What is needed here is an exact repetition of the records below, beginning at the line that has "Rotta MERCOSUR: Cogliere le" and stopping after the line that has "Bilow barashada Masidoniyan".

PROVIDED DATA
########

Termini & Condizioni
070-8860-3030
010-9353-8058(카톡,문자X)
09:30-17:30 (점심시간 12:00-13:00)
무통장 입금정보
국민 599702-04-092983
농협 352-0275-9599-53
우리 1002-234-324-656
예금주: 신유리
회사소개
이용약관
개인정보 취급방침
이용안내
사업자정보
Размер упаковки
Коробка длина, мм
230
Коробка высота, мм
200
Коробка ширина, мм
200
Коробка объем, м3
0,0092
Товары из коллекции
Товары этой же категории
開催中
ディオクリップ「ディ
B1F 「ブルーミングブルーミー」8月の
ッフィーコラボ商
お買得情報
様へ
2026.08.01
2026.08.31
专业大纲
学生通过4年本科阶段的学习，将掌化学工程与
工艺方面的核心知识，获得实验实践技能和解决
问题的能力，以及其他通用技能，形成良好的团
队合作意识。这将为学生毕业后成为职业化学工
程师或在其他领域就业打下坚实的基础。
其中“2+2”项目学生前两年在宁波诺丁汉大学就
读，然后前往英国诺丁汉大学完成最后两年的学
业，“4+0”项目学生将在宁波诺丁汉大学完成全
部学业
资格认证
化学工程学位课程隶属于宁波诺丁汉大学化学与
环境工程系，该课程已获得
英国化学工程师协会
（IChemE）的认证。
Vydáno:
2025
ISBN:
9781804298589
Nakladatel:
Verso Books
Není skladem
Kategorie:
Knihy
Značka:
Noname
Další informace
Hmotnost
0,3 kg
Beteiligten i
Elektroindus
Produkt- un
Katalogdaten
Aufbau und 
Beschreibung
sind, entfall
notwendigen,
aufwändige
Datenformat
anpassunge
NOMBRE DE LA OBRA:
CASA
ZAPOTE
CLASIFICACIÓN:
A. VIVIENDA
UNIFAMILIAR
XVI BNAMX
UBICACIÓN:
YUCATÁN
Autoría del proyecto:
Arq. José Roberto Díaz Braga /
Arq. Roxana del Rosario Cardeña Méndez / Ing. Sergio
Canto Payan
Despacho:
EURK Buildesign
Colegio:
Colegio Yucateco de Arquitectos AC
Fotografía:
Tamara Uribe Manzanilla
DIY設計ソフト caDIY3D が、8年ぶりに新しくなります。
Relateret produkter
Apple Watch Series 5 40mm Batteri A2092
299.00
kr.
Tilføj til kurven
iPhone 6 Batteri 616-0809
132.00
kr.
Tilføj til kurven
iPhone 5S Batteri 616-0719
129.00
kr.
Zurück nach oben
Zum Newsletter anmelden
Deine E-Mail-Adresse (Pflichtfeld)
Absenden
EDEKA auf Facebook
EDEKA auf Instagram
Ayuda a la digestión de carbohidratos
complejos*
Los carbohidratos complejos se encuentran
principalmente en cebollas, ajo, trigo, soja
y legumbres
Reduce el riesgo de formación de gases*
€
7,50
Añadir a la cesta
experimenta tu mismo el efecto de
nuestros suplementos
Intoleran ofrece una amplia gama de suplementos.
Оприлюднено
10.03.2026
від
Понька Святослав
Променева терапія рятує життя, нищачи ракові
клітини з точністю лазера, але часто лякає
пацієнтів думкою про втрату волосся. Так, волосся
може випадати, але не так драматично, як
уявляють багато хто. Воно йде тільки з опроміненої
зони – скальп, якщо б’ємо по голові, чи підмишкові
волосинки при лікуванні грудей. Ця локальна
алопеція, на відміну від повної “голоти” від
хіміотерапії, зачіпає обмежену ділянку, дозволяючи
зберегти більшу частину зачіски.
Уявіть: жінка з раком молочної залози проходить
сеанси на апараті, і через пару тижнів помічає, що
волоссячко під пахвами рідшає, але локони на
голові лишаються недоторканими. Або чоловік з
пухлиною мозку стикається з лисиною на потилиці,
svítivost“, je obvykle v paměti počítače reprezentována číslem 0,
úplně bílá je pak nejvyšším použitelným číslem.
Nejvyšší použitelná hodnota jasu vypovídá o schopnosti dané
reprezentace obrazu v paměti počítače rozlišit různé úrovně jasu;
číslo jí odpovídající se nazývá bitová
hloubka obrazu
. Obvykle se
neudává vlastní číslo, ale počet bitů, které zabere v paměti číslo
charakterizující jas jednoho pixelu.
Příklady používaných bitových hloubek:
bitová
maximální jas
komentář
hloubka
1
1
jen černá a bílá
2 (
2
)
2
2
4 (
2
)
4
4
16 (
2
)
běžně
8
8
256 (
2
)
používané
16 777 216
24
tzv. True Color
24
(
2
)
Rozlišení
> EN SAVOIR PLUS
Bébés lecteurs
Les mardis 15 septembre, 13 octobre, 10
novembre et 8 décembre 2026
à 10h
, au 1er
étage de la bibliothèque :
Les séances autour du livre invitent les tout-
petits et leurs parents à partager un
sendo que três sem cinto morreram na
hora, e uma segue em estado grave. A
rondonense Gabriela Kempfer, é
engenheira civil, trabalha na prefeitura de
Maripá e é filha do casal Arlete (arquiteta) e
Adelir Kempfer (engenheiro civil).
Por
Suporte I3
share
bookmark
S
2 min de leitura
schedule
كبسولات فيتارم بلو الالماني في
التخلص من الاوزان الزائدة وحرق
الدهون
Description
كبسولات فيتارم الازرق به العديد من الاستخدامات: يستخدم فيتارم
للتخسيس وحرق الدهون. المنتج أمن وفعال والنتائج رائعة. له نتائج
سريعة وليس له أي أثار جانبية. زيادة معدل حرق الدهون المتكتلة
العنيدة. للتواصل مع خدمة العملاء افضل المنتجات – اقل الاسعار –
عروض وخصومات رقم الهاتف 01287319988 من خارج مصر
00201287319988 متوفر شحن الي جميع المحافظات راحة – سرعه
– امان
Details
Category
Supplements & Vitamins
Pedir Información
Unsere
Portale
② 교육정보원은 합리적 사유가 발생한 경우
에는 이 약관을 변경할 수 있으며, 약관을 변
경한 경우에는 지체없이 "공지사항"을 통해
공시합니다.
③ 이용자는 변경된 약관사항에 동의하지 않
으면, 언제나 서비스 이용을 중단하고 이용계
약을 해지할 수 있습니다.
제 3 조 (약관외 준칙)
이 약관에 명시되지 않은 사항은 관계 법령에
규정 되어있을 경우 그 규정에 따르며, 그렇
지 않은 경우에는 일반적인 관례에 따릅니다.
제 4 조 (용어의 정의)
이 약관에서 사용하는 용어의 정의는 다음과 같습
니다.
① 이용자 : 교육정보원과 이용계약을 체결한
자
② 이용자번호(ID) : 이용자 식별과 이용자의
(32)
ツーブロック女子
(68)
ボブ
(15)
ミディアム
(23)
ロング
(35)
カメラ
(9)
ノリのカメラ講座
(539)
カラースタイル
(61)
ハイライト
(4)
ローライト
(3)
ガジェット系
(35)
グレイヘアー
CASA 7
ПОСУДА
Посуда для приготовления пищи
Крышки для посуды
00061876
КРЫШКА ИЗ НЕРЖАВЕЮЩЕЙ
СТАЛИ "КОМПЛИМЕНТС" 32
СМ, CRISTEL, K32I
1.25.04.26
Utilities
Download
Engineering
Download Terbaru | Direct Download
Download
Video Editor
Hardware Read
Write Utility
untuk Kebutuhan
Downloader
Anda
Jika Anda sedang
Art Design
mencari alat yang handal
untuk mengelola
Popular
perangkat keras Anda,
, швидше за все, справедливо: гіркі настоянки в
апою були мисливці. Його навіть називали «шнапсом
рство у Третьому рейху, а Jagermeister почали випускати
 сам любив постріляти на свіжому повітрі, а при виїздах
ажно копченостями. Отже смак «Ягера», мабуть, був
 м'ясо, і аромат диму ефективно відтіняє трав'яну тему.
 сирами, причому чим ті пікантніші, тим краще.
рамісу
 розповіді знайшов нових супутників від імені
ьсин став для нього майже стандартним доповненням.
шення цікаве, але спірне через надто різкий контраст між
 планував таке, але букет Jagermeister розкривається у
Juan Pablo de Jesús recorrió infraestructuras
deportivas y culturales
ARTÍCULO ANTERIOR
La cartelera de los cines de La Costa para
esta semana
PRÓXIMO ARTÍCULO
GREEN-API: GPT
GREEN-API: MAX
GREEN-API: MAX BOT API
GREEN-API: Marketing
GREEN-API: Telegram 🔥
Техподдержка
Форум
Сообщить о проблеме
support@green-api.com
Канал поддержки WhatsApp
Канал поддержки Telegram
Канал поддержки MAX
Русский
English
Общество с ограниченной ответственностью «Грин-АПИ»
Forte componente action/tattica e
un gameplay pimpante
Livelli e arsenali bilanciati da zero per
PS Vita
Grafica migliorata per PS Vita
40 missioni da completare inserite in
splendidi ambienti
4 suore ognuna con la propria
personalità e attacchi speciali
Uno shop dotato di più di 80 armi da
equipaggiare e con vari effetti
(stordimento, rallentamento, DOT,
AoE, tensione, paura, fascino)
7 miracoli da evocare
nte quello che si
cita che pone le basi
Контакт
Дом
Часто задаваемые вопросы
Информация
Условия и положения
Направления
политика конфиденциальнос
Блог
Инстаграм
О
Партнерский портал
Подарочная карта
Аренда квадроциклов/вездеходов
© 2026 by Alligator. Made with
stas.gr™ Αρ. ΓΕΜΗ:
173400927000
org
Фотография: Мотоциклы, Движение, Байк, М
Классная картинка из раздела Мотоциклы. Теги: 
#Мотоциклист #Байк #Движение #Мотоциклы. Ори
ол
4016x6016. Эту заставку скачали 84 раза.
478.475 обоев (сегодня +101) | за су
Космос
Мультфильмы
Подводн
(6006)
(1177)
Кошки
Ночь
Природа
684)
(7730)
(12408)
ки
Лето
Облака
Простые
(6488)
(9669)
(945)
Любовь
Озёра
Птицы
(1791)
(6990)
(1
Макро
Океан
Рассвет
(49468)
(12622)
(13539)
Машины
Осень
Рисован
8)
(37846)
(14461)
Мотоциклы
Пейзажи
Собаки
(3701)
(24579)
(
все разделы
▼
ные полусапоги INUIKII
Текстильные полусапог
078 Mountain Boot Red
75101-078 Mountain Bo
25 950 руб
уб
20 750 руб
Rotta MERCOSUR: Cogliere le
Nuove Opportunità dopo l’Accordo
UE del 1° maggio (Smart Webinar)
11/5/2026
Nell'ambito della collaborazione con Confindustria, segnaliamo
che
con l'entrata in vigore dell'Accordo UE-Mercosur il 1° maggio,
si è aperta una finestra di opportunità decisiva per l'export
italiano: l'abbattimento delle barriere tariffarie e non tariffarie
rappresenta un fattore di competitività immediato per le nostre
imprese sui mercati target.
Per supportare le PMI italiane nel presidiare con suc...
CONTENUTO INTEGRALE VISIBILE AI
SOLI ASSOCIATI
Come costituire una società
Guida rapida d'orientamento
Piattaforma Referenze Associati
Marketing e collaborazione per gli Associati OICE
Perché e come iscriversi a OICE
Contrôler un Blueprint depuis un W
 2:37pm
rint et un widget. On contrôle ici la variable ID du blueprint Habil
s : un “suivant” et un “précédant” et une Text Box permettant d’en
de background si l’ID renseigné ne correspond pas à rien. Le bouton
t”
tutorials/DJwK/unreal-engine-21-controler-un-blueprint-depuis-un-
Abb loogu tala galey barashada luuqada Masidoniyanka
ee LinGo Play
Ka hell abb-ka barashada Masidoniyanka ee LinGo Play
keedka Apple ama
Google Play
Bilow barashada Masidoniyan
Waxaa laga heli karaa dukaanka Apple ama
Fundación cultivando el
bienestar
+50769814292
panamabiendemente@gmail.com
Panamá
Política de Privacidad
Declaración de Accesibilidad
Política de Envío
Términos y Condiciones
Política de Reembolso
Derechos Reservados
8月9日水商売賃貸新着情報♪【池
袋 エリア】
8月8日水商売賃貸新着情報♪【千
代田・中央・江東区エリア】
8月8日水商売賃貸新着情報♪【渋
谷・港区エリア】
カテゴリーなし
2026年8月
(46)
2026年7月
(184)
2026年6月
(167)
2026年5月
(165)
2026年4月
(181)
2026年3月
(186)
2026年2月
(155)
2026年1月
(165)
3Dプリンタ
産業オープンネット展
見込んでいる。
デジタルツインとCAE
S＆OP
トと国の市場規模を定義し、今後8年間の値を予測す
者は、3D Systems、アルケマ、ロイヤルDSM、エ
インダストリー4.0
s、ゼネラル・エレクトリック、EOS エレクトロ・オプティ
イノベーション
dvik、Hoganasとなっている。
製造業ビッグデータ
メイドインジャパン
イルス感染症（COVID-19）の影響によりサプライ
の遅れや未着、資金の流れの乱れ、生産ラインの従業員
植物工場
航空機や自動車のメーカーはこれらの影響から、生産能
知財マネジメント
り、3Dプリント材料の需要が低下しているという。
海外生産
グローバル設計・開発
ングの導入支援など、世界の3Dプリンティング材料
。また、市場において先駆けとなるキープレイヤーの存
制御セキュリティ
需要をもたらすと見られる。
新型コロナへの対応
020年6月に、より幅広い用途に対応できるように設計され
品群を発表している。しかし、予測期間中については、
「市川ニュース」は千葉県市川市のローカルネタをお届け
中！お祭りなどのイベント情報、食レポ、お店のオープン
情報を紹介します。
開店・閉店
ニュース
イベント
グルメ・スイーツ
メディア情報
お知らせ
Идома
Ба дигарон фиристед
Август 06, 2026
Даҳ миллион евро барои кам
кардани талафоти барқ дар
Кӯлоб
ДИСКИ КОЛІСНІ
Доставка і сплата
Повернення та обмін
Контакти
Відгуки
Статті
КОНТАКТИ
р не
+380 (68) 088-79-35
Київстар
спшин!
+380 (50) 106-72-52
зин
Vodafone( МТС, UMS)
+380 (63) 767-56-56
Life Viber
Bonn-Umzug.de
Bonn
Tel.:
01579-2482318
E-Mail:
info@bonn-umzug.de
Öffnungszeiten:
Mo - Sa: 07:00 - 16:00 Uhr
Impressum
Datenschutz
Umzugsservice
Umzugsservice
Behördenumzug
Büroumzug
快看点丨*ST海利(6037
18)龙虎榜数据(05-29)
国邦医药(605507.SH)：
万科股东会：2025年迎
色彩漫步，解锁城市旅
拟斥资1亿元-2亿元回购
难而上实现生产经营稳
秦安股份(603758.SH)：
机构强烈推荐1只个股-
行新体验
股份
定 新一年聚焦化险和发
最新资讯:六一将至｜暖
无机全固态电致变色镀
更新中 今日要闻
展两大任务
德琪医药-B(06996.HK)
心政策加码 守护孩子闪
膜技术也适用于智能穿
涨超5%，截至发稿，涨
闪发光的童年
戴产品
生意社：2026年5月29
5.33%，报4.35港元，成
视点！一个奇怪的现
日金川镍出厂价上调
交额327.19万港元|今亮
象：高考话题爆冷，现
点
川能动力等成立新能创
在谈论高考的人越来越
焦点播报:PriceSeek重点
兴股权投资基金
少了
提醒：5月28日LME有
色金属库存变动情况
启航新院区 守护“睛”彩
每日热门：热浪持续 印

########

ANSWER AREA
Rotta MERCOSUR: Cogliere le
Nuove Opportunità dopo l’Accordo
UE del 1° maggio (Smart Webinar)
11/5/2026
Nell'ambito della collaborazione con Confindustria, segnaliamo
che
con l'entrata in vigore dell'Accordo UE-Mercosur il 1° maggio,
si è aperta una finestra di opportunità decisiva per l'export
italiano: l'abbattimento delle barriere tariffarie e non tariffarie
rappresenta un fattore di competitività immediato per le nostre
imprese sui mercati target.
Per supportare le PMI italiane nel presidiare con suc...
CONTENUTO INTEGRALE VISIBILE AI
SOLI ASSOCIATI
Come costituire una società
Guida rapida d'orientamento
Piattaforma Referenze Associati
Marketing e collaborazione per gli Associati OICE
Perché e come iscriversi a OICE
Contrôler un Blueprint depuis un W
 2:37pm
rint et un widget. On contrôle ici la variable ID du blueprint Habil
s : un “suivant” et un “précédant” et une Text Box permettant d’en
de background si l’ID renseigné ne correspond pas à rien. Le bouton
t”
tutorials/DJwK/unreal-engine-21-controler-un-blueprint-depuis-un-
Abb loogu tala galey barashada luuqada Masidoniyanka
ee LinGo Play
Ka hell abb-ka barashada Masidoniyanka ee LinGo Play
keedka Apple ama
Google Play
Bilow barashada Masidoniyan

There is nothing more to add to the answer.